Set the data below down again, exactly, with every picture left out.

[Collected data]

◆ ◆ ◆ ◆

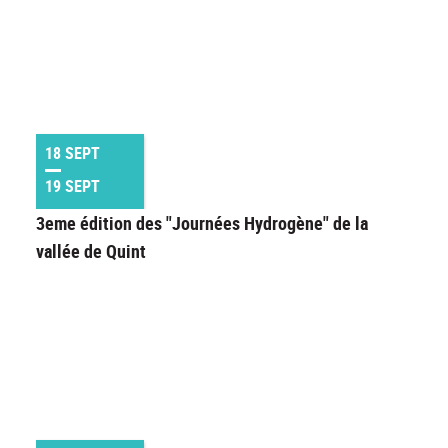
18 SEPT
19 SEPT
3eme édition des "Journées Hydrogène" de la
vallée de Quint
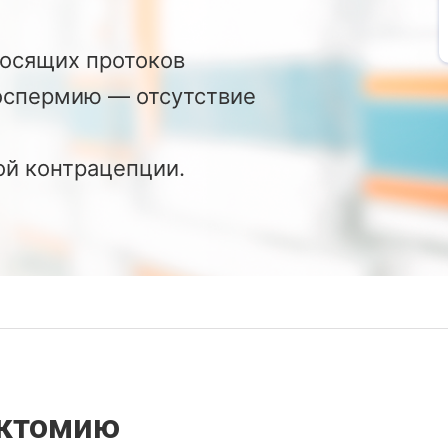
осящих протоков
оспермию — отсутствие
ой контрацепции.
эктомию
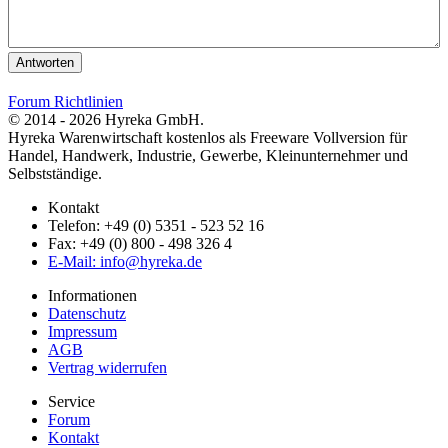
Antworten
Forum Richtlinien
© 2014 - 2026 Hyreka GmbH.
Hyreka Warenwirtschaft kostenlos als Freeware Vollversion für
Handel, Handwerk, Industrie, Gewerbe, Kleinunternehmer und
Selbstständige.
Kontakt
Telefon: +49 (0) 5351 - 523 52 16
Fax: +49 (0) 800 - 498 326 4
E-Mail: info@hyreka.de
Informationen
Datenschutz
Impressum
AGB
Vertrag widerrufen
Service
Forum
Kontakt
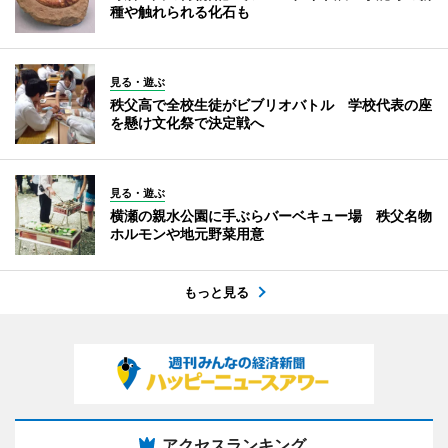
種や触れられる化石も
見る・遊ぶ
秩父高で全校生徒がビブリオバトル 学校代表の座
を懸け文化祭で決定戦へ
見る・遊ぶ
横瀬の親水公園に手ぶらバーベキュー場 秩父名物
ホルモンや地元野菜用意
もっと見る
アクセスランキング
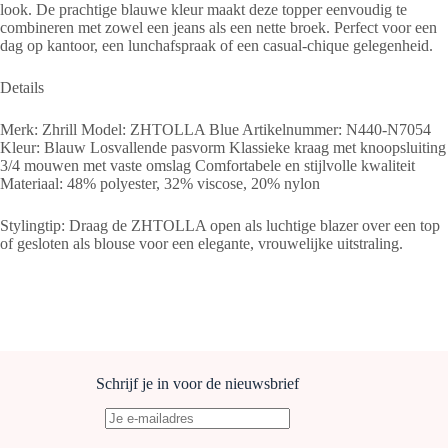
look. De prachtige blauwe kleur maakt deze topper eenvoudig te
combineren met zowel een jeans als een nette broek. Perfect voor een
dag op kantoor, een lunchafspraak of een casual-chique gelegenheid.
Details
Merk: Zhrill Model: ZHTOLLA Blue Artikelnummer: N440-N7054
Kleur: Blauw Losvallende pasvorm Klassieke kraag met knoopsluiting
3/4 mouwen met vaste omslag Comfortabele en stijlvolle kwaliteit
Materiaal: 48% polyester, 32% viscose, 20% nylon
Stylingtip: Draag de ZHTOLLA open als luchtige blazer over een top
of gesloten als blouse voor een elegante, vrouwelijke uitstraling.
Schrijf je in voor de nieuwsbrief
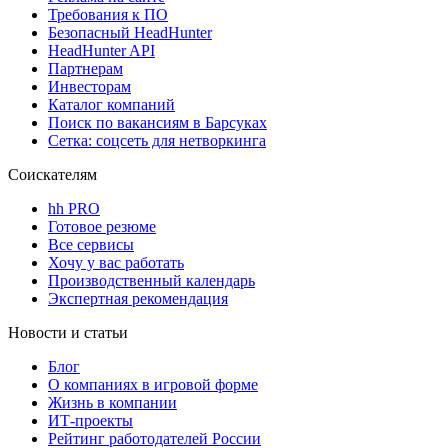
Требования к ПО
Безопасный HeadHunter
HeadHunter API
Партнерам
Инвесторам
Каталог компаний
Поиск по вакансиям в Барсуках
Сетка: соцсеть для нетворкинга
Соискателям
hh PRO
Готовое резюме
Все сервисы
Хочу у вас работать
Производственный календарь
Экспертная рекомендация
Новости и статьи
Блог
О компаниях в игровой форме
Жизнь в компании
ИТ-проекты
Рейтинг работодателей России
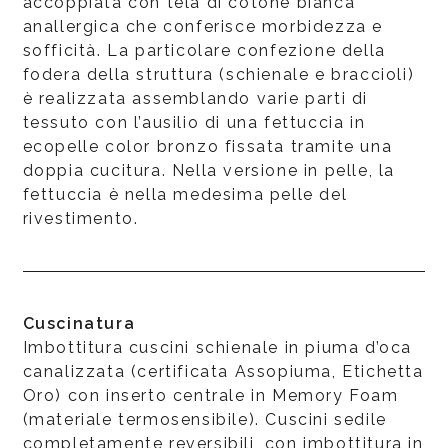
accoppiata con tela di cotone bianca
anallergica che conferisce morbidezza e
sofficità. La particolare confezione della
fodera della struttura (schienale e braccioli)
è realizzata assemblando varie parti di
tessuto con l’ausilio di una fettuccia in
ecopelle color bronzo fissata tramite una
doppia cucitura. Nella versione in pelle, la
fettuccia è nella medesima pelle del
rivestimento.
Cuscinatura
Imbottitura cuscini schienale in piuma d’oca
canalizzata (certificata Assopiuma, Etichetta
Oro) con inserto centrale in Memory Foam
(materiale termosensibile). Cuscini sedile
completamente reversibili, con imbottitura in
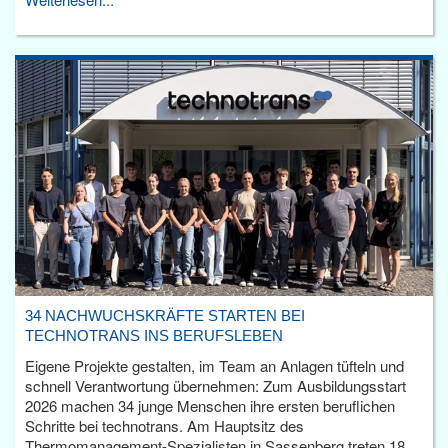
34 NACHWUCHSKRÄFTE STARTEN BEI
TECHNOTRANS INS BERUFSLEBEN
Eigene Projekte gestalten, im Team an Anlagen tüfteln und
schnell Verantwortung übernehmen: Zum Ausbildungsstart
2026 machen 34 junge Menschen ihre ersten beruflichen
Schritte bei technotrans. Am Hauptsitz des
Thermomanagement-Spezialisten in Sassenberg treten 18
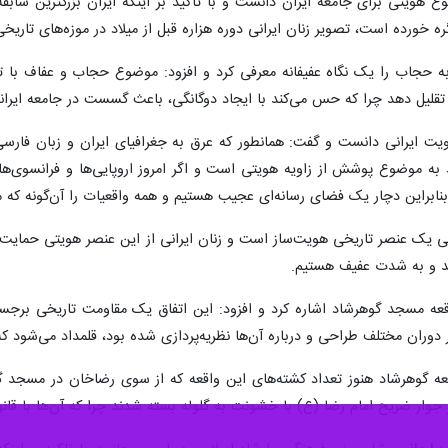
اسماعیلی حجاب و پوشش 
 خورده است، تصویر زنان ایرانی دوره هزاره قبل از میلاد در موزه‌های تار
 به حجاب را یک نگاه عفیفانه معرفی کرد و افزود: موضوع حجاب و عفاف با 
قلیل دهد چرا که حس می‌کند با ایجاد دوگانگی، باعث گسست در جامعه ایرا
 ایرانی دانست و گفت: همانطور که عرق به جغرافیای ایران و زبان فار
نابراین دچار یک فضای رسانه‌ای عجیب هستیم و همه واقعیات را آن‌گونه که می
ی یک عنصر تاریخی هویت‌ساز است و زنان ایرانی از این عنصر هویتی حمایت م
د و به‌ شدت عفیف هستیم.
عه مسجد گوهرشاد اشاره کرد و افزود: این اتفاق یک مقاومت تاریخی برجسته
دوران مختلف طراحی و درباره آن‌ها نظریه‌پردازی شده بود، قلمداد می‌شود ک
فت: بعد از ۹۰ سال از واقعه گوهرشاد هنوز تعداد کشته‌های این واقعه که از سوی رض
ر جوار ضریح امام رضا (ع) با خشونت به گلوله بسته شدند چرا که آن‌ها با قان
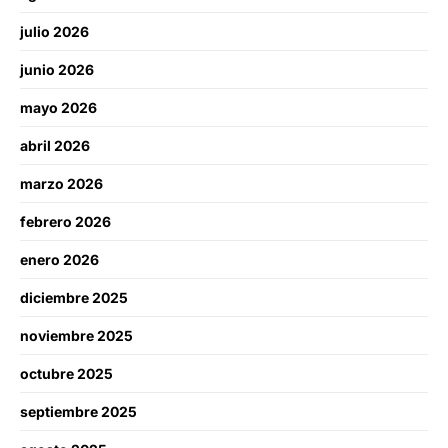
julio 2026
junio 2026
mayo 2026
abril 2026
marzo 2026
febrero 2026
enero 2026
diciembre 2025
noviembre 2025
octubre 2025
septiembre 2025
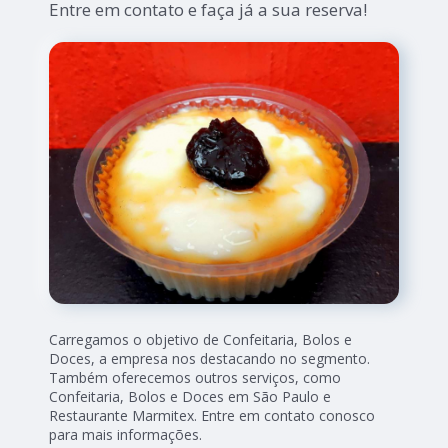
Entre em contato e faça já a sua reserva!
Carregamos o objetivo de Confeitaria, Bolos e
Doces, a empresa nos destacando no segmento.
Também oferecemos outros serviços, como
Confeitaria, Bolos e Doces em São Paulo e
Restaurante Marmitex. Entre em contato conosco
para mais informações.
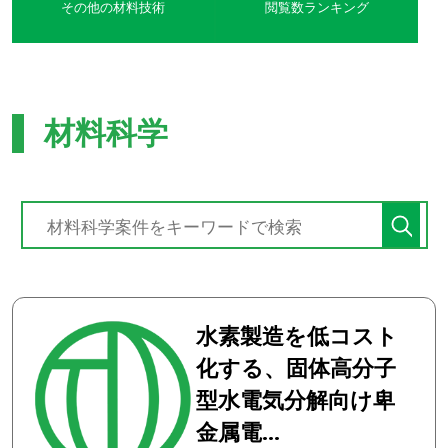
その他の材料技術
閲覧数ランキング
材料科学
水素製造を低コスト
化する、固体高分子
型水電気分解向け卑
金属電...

◆ ◆ ◆ ◆

Task solution →
18 SEPT
19 SEPT
3eme édition des "Journées Hydrogène" de la
vallée de Quint
осящих протоков
оспермию — отсутствие
ой контрацепции.
эктомию
Antworten
Forum Richtlinien
© 2014 - 2026 Hyreka GmbH.
Hyreka Warenwirtschaft kostenlos als Freeware Vollversion für
Handel, Handwerk, Industrie, Gewerbe, Kleinunternehmer und
Selbstständige.
Kontakt
Telefon: +49 (0) 5351 - 523 52 16
Fax: +49 (0) 800 - 498 326 4
E-Mail: info@hyreka.de
Informationen
Datenschutz
Impressum
AGB
Vertrag widerrufen
Service
Forum
Kontakt
種や触れられる化石も
見る・遊ぶ
秩父高で全校生徒がビブリオバトル 学校代表の座
を懸け文化祭で決定戦へ
見る・遊ぶ
横瀬の親水公園に手ぶらバーベキュー場 秩父名物
ホルモンや地元野菜用意
もっと見る
アクセスランキング
look. De prachtige blauwe kleur maakt deze topper eenvoudig te
combineren met zowel een jeans als een nette broek. Perfect voor een
dag op kantoor, een lunchafspraak of een casual-chique gelegenheid.
Details
Merk: Zhrill Model: ZHTOLLA Blue Artikelnummer: N440-N7054
Kleur: Blauw Losvallende pasvorm Klassieke kraag met knoopsluiting
3/4 mouwen met vaste omslag Comfortabele en stijlvolle kwaliteit
Materiaal: 48% polyester, 32% viscose, 20% nylon
Stylingtip: Draag de ZHTOLLA open als luchtige blazer over een top
of gesloten als blouse voor een elegante, vrouwelijke uitstraling.
Schrijf je in voor de nieuwsbrief
Требования к ПО
Безопасный HeadHunter
HeadHunter API
Партнерам
Инвесторам
Каталог компаний
Поиск по вакансиям в Барсуках
Сетка: соцсеть для нетворкинга
Соискателям
hh PRO
Готовое резюме
Все сервисы
Хочу у вас работать
Производственный календарь
Экспертная рекомендация
Новости и статьи
Блог
О компаниях в игровой форме
Жизнь в компании
ИТ-проекты
Рейтинг работодателей России
accoppiata con tela di cotone bianca
anallergica che conferisce morbidezza e
sofficità. La particolare confezione della
fodera della struttura (schienale e braccioli)
è realizzata assemblando varie parti di
tessuto con l’ausilio di una fettuccia in
ecopelle color bronzo fissata tramite una
doppia cucitura. Nella versione in pelle, la
fettuccia è nella medesima pelle del
rivestimento.
Cuscinatura
Imbottitura cuscini schienale in piuma d’oca
canalizzata (certificata Assopiuma, Etichetta
Oro) con inserto centrale in Memory Foam
(materiale termosensibile). Cuscini sedile
completamente reversibili, con imbottitura in
34 NACHWUCHSKRÄFTE STARTEN BEI
TECHNOTRANS INS BERUFSLEBEN
Eigene Projekte gestalten, im Team an Anlagen tüfteln und
schnell Verantwortung übernehmen: Zum Ausbildungsstart
2026 machen 34 junge Menschen ihre ersten beruflichen
Schritte bei technotrans. Am Hauptsitz des
Thermomanagement-Spezialisten in Sassenberg treten 18
اسماعیلی حجاب و پوشش 
 خورده است، تصویر زنان ایرانی دوره هزاره قبل از میلاد در موزه‌های تار
 به حجاب را یک نگاه عفیفانه معرفی کرد و افزود: موضوع حجاب و عفاف با 
قلیل دهد چرا که حس می‌کند با ایجاد دوگانگی، باعث گسست در جامعه ایرا
 ایرانی دانست و گفت: همانطور که عرق به جغرافیای ایران و زبان فار
نابراین دچار یک فضای رسانه‌ای عجیب هستیم و همه واقعیات را آن‌گونه که می
ی یک عنصر تاریخی هویت‌ساز است و زنان ایرانی از این عنصر هویتی حمایت م
د و به‌ شدت عفیف هستیم.
عه مسجد گوهرشاد اشاره کرد و افزود: این اتفاق یک مقاومت تاریخی برجسته
دوران مختلف طراحی و درباره آن‌ها نظریه‌پردازی شده بود، قلمداد می‌شود ک
فت: بعد از ۹۰ سال از واقعه گوهرشاد هنوز تعداد کشته‌های این واقعه که از سوی رض
ر جوار ضریح امام رضا (ع) با خشونت به گلوله بسته شدند چرا که آن‌ها با قان
julio 2026
junio 2026
mayo 2026
abril 2026
marzo 2026
febrero 2026
enero 2026
diciembre 2025
noviembre 2025
octubre 2025
septiembre 2025
Entre em contato e faça já a sua reserva!
Carregamos o objetivo de Confeitaria, Bolos e
Doces, a empresa nos destacando no segmento.
Também oferecemos outros serviços, como
Confeitaria, Bolos e Doces em São Paulo e
Restaurante Marmitex. Entre em contato conosco
para mais informações.
その他の材料技術
閲覧数ランキング
材料科学
水素製造を低コスト
化する、固体高分子
型水電気分解向け卑
金属電...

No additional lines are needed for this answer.